I have tried it with the document, but the problem is that i work with the
file students.xml where the pers_data nodes included. But the pers_datas are
destaged with a url. Which document must I select by the xsl element sort?

> you can do a sort using the document function if thats what you mean
> 
> -----Original Message-----
> From: Markus Hanel [mailto:markus.hanel@xxxxxx]
> Sent: 22 April 2004 12:16
> To: xsl mailinglist
> Subject:  sort with different files
> 
> 
> 
> Hello,
> i have a table, where I want to list some students given by there
> pers_data
> in the file students.xml. Therefore I made a file a_format.xml to generate
> columns automaticaly which are given as child of the node interviewer. In
> the file students.xml the pers_data is destaged with a url.

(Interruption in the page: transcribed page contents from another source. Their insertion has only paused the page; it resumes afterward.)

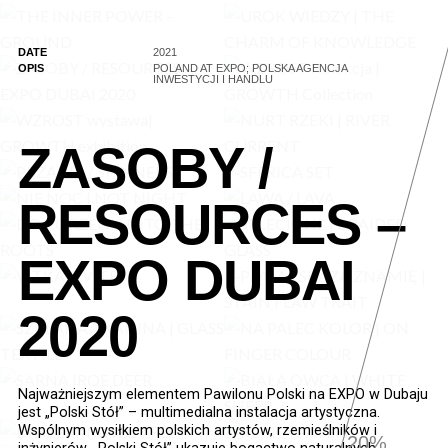
DATE
2021
OPIS
POLAND AT EXPO; POLSKA AGENCJA
INWESTYCJI I HANDLU
ZASOBY /
RESOURCES –
EXPO DUBAI
2020
Najważniejszym elementem Pawilonu Polski na EXPO w Dubaju
jest „Polski Stół” – multimedialna instalacja artystyczna.
Wspólnym wysiłkiem polskich artystów, rzemieślników i
20.8%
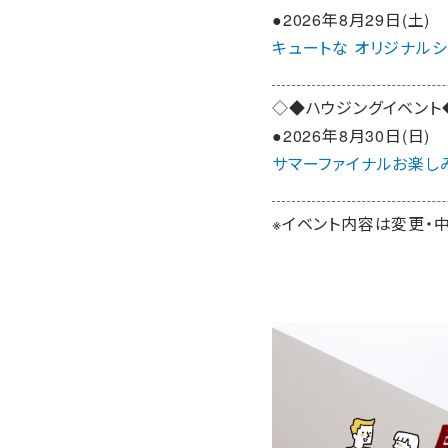
●2026年8月29日(土)
キュートな オリジナルシ
◇◆ハウジングイベント
●2026年8月30日(日)
サマーファイナルお楽し
※イベント内容は変更・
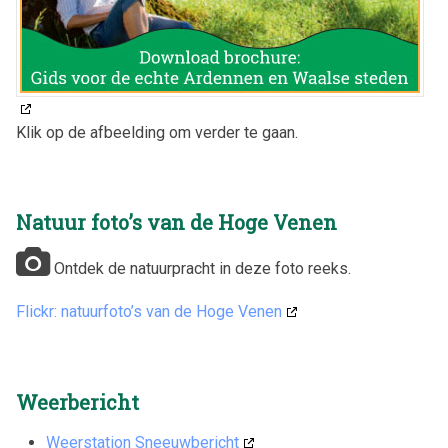
Klik op de afbeelding om verder te gaan.
Natuur foto’s van de Hoge Venen
Ontdek de natuurpracht in deze foto reeks.
Flickr: natuurfoto’s van de Hoge Venen
Weerbericht
Weerstation Sneeuwbericht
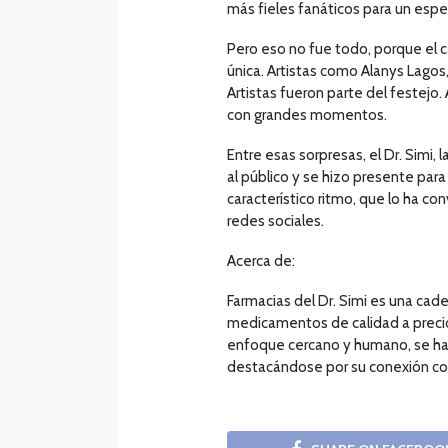
más fieles fanáticos para un esp
Pero eso no fue todo, porque el c
única. Artistas como Alanys Lagos
Artistas fueron parte del festejo
con grandes momentos.
Entre esas sorpresas, el Dr. Simi,
al público y se hizo presente para
característico ritmo, que lo ha co
redes sociales.
Acerca de:
Farmacias del Dr. Simi es una ca
medicamentos de calidad a precio
enfoque cercano y humano, se ha 
destacándose por su conexión con 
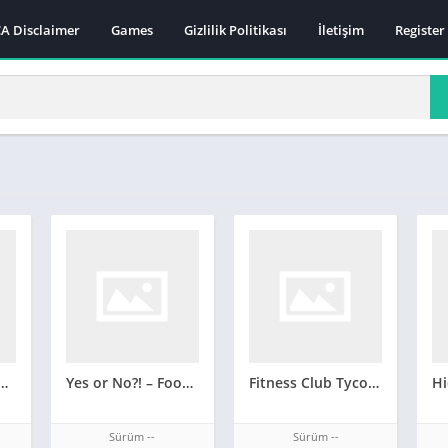
A Disclaimer
Games
Gizlilik Politikası
İletişim
Register
sh Saga Hile APK Güncel 2022**
Yes or No?! – Food Pranks
Fitness Club Tycoon
Sürüm --
Sürüm --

> My problem is now to sort the students by their lastname. The difficult is
> that there are different files!
> I hope someone can help me.
> Many thanks
> markus
> 
> file a_format.xml
> <format>
> ...
>   <interviewer>
>     <show>id</show>
>     <show>lastname</show>
>     <show>surname</show>
>     <show>userid</show>
>     <show>sex</show>
>     <show>birth</show>
>     <show>class</show>
>   </interviewer>
> ...
> </format>
> 
> file students.xml
> <root>
> ...
> <node type="interviewee" status="active">
>   <pers_data status="active" task="interviewee" id="3">
>     <url path="/qpers_data/3.xml" proto="file">
>     </url>
>   </pers_data>
>   <pers_data status="active" task="interviewee" id="4">
>     <url path="/qpers_data/4.xml" proto="file">
>     </url>
>   </pers_data>
> </node>
> ...
> </root>
> 
> file 3.xml
> 
> <pers_data task="interviewee" id="3" status="active">
>   <proto>file</proto>
>   <type>interviewee</type>
>   <surname>name</surname>
>   <lastname>name</lastname>
> ...
> </pers_data>
> 
> xsl stylesheet:
> 
> <table>
>   <tr>
> <!--generate columns automaticaly which are given in a_format.xml -->
>     <xsl:for-each
> select="document('/qxml/a_format.xml')/format/interviewer/child::*">
>       <xsl:variable name="show_node" select="." />
>       <th><xsl:value-of
>
select="../../style_body/style_display/translation/*[name()=concat('trans_',
> $show_node)]"
> /></th>
>     </xsl:for-each>
>   </tr>
> <!-- list the pers_data of the file students.xml -->
>   <xsl:for-each select="$self_node/pers_data[attribute::status='active']">
> <!-- sort ???????? -->
>   <xsl:sort select="document(./url/@path)/lastname" />
>   <xsl:variable name="pers_data_file" select="document(./url/@path)" />
>   <xsl:variable name="pos" select="position()" />
>       <tr>
>         <xsl:for-each
> select="document('/qxml/a_format.xml')/format/interviewer/child::*">
>         <xsl:variable name="show" select="." />
>           <td>
>             <xsl:value-of
> select="$self_node/pers_data[$pos]/*[name()=$show]
> | $pers_data_file/pers_data/*[name()=$show]" />
>           </td>
>         </xsl:for-each>
>       </tr>
>   </xsl:for-each>
> </table>